Not Hollywood, but an imprssive movie: "The Bridge" ("Die Brücke", 1959; telling quite accurately the situation my father lived when a 17 yrs old kid officer in the last year of war); Hollywood: "Rules of Engagement", anyone?
Hollywood and not, but both both entertaining and educating (from my POV):
I have had more than one discussion about RoE´s with my wife (who is a gung ho hothead perfectly prepared to go guerilla whenever Spain should be threatened by anybody, Franco education...

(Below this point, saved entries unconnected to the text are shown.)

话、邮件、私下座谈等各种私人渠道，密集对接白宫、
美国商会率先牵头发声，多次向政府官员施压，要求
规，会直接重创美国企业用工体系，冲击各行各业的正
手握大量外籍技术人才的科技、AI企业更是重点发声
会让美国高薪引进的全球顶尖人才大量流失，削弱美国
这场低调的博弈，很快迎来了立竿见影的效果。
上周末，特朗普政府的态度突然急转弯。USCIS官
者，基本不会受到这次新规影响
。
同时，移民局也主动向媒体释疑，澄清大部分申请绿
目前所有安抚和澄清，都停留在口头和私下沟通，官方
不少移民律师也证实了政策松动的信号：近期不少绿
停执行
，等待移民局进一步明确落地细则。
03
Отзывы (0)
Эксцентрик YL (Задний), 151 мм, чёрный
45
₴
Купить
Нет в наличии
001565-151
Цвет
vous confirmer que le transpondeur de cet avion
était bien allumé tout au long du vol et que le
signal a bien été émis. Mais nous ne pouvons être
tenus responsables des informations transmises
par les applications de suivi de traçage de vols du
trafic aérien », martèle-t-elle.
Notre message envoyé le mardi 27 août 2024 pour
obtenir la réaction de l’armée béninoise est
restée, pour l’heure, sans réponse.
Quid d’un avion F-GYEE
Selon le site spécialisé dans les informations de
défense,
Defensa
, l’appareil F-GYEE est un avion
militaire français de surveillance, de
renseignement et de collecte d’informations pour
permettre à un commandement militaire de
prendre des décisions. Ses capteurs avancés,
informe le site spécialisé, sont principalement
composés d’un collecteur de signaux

) and kids (as there is no obligatory mil since a few years they did not have to go and won´t think about it for too little money, they are actually shaking their heads when hearing about me or my dad, or my wife´s dad striving to go at one time; probably rightly so, I won´t interfere, just tell my part when asked; they almost cannot imagine the situation the guys in the film encounter themselves in, despite the fact that we (Spain) have so many guys in A´stan atm, some friends of them...);
Where my wife and sons are all getting really worked up when the Colonel (?) gets indicted, I feel (and argue, rather futile) it shows more or less the way a situation like the one described in the movie should be dealt with (not all hushed down, trust justice - more the European than the US in this respect, sorry...

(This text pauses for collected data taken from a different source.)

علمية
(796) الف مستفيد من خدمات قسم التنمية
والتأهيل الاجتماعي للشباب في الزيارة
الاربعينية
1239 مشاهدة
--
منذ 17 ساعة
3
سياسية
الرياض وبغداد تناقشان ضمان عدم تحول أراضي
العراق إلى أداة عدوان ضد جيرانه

), fairly realistically at least in this respect for me (and that the ambassador or the National Security Advisor would let him hang out to dry is also not too far away from reality, my guess).

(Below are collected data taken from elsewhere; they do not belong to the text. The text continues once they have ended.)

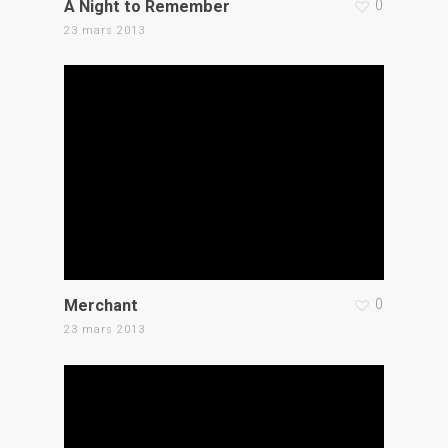
A Night to Remember
0
23 mars 2013
Merchant
0
23 mars 2013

That most of the scenes in recent (after ´75´s) war movies have nothing to do with reality, one thing. But then, you have (like my kids) folks that have just a rough idea on how things work in the military as they never had to or have to go (they relate to stuff mostly from what I or my father told them, the other GF was dead before they saw the planet, the GMs are all about the ´36 civil war in Spain which is a story all by itself as it was dividing families into friends and enemies), then it becomes questions about "what would you do if you were there" refering to the situation displayed, and hence a valid question that requests a valid answer.
My take always has been (when my kids were young: My youngest was born in ´89, how can I explain to her "The Wall" when even for me it was just a kind of "allegorical expression" until I saw it in an - obligatory in the late 60s - school excursion and realized it was actually a real and true wall, and it was of concrete) to explain what is Hollywood, what with respect to it is just the equivalent to a fairy tale, and what is (of cause only from my POV) the things they will have to worry about if ever in combat like situations from whatever angle or aspect.
LL: You gotta relativate movies by integrating them into your experiences, whatever others later make of them, their problem.
This latter part is commonly referred to as "education", and it is where may of us fail: Many of us adults want our kids to think as we do, we do not teach them to doubt everything anymore, as did our parents that lived a few wars.